A festival in France requires its fair share of native sounds, which MINI United delivered in abundance, from the house music of DJ Martin Solveig to folk stylings of singer Charlie Winston. Strangely enough, the latter is actually English, finding success in France in recent years as a throwback to bohemian artists. The well-traveled singer sat down with Life +Times backstage at MINI United to talk world music and give an European perspective on the power of hip-hop.
Life+Times: Have you performed in this part of France often?
Charlie Winston: Yeah, a fair amount.
L+T: Despite being English, you’ve managed to make France your home.

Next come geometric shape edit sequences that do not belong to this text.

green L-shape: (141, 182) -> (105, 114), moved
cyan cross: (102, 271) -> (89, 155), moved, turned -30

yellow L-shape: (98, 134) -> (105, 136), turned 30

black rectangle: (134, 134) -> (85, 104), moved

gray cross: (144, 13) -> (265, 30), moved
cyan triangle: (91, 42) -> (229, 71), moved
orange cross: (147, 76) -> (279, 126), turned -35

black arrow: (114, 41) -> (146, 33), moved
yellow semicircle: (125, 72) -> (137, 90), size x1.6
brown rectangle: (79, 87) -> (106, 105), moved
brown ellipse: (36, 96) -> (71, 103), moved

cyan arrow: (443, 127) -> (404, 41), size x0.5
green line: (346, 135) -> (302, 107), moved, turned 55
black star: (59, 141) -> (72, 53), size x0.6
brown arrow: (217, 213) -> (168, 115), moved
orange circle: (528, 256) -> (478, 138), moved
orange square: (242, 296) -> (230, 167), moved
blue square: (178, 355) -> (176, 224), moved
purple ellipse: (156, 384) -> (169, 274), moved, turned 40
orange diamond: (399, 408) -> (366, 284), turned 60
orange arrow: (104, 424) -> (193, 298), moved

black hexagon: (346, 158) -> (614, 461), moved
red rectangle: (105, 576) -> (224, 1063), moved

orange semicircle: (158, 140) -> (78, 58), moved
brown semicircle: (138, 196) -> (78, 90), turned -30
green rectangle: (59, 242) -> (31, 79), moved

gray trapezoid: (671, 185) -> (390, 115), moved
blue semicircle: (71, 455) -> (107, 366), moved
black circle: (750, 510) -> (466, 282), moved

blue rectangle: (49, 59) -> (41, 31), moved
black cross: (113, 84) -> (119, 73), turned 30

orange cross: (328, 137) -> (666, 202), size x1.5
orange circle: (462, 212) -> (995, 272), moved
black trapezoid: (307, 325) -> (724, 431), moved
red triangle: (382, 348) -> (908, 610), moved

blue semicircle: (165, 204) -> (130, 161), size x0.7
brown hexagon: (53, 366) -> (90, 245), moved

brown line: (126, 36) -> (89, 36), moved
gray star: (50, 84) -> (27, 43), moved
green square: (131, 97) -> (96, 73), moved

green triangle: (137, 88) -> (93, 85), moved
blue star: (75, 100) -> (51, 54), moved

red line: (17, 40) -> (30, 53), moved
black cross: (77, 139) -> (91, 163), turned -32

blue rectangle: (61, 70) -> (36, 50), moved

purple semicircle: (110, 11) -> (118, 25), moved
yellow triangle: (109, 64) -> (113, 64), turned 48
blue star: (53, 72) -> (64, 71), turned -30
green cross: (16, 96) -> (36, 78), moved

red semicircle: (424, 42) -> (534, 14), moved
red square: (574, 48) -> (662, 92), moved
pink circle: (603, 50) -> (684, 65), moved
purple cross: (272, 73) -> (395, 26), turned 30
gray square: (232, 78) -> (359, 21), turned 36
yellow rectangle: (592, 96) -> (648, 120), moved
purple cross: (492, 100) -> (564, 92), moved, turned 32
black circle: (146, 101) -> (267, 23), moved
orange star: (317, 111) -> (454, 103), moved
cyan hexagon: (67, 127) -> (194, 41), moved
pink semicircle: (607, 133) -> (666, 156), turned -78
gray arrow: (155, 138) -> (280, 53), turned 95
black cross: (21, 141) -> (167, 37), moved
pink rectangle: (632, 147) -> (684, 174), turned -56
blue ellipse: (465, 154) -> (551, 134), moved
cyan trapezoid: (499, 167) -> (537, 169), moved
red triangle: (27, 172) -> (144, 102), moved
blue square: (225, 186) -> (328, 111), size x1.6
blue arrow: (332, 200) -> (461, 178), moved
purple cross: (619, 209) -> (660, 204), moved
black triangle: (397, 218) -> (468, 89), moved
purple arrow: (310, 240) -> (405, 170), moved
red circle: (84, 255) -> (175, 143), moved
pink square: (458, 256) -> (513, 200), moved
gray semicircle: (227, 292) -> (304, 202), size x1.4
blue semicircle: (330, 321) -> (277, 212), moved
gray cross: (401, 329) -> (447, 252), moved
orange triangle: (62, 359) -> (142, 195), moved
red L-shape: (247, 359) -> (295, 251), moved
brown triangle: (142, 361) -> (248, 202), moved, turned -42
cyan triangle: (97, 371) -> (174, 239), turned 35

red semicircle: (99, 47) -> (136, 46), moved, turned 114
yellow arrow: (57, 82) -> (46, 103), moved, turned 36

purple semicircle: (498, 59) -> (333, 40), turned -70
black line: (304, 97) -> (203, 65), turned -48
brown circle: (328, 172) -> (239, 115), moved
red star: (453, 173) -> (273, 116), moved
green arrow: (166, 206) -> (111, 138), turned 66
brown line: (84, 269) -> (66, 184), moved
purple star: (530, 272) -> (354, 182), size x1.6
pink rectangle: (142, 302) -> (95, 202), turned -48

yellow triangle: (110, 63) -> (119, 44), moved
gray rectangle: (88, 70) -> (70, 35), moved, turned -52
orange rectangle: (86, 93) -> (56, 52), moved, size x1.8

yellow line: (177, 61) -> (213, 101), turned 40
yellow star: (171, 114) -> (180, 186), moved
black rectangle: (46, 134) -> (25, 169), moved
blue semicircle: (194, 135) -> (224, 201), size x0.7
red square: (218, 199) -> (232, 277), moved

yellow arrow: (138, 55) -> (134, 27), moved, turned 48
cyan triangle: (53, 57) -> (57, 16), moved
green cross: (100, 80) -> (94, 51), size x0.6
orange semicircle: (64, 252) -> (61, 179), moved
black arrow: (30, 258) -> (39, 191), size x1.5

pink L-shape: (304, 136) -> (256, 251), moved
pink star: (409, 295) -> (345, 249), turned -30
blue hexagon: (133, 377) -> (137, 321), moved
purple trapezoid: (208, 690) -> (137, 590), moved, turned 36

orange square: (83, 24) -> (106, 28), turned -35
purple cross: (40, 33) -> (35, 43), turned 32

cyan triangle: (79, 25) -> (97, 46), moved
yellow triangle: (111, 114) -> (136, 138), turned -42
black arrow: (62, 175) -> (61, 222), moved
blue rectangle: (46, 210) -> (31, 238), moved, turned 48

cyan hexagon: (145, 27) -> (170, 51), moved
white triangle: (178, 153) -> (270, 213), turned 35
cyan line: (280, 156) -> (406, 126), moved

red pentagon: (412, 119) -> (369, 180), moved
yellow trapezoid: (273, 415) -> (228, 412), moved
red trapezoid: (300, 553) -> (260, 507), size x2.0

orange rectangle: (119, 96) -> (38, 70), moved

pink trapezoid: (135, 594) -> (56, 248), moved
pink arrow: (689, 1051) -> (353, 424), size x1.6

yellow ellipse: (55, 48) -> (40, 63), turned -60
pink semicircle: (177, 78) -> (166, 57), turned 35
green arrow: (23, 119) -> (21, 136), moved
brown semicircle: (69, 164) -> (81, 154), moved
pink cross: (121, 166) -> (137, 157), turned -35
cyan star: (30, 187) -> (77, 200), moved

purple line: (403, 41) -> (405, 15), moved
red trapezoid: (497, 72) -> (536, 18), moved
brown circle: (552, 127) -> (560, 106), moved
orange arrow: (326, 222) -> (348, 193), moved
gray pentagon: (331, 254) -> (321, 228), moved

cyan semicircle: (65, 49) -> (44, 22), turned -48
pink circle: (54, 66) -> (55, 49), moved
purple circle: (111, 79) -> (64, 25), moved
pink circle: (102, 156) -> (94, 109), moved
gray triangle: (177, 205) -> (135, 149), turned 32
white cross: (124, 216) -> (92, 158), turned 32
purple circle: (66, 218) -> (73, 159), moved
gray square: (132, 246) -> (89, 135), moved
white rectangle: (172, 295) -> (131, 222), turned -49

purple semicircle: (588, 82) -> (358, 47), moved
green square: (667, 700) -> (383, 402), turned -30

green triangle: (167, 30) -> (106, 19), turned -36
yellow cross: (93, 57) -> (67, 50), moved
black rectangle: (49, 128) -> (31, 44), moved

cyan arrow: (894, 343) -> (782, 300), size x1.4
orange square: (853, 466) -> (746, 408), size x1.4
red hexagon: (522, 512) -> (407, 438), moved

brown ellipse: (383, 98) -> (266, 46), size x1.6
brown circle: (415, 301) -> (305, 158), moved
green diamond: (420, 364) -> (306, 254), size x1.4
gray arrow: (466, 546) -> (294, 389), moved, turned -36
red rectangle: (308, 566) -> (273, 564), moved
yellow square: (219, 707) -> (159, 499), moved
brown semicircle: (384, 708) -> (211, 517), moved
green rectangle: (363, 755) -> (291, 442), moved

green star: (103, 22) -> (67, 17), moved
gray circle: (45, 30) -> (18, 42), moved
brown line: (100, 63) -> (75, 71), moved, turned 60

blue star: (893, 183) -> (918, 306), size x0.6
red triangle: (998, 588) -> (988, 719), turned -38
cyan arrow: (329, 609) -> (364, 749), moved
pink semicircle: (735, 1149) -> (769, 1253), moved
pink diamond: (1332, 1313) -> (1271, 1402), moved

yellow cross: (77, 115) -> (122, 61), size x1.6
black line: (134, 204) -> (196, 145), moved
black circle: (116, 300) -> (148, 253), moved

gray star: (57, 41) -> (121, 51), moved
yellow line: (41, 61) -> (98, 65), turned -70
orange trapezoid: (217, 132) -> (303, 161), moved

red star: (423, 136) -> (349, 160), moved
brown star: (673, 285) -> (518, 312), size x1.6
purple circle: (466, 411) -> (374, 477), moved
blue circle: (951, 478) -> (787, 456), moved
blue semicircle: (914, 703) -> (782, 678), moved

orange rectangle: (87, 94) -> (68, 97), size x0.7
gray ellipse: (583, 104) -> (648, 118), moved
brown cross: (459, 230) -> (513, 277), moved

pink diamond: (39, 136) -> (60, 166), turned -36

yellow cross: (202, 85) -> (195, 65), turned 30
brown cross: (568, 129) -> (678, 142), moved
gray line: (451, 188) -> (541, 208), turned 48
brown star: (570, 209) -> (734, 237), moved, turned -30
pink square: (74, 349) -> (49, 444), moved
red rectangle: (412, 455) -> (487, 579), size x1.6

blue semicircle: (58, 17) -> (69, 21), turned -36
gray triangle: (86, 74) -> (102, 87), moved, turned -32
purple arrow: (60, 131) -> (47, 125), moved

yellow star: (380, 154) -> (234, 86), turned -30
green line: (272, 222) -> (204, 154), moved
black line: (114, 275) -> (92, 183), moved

CW: Yeah. The French seem to have taken me under their wing, which is great. I have no complaints about that at all. It’s fantastic. One thing the French do really well is festivals. They’ve got a lot festivals. It’s a good market for festivals and it’s a lot of fun.
L+T: Why do you think the French have embraced you so much?
CW: I don’t know. It’s a combination of who I am, my personality and the sort of spirit that I have in my music and my way of life, which is essentially pretty bohemian—I haven’t had a home for a year now, I’ve just been living through suitcases. My last album was called Hobo and there’s something in the French psyche, which is very, very romantic. We all associate France with romance, especially Paris. And it’s their sort of bit of pride. And so, there’s this romantic side, and there’s this bohemian sort of mentality they have, and I think, in what I do, I’m not really too precious about the things I own or material values or anything like that. I’m about living and they really cling onto that. Also, because of the way the world is going—driven towards consumerism—I think the French, deep down, feel like they’re losing a part of themselves the more they get into that. It’s a cultural thing. I kind of came along as sort of a happy reminder for them.
But I think also it’s a little bit of flattery in a sense, that I left my own country, which is England—which is like a big exporter of music—to come here first, learn the language, and I released [my music] here before I released it in England. And I think for the French, that’s quite flattering for them, that an English man should come to France first.
L+T: On the daily, what do you listen to?
CW: It can vary, from Indian raga to Nigerian highlife. Contemporary jazz. Swing. Classical. Pop music. I listen to pop music and I try to do it in doses because, the thing is, I don’t want to be bringing to my audience what they already listen to. I see my job as, like, an explorer. I go off to other lands and take stuff and then bring it back and present it to them in a way that they can understand. And that’s what I feel my job is, personally, what my modus operandi is. Mix things into things that people don’t usually have. Like Missy Elliot did with “Get Ur Freak On”—you’ve got those Indian influences going on and that’s really exciting and no one really knows why except for musicians, because you can see the ingredients that she’s replacing. So, yeah, I listen to pop music. Old bands from the ‘60s, ‘70s. A lot of hip-hop. I used to breakdance when I was a kid. So I listened to a lot of Run-DMC, Grandmaster Flash, A Tribe Called Quest, and Jungle Brothers, and all that kind of stuff. And that’s something I mixed into this recent album—I wanted to mix in my influences of punk rock and hip-hop.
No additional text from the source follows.